**Exercise directions**
An exact copy of the data is needed, but without any of its images.
Segment Start: Data supplied
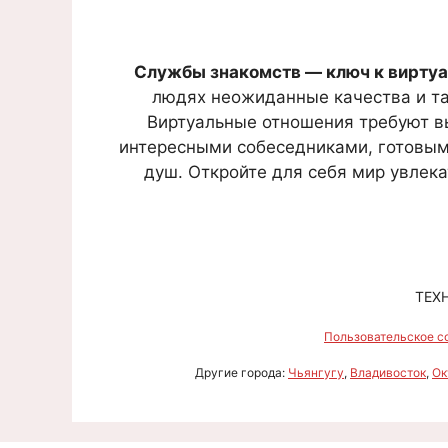
Службы знакомств — ключ к виртуа
людях неожиданные качества и тал
Виртуальные отношения требуют в
интересными собеседниками, готовыми
душ. Откройте для себя мир увлека
ТЕХ
Пользовательское с
Другие города:
Чьянгугу
,
Владивосток
,
Ок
Segment End: Data supplied
**Expected answer**
Службы знакомств — ключ к виртуа
людях неожиданные качества и тал
Виртуальные отношения требуют в
интересными собеседниками, готовыми
душ. Откройте для себя мир увлека
ТЕХ
Пользовательское с
Другие города:
Чьянгугу
,
Владивосток
,
Ок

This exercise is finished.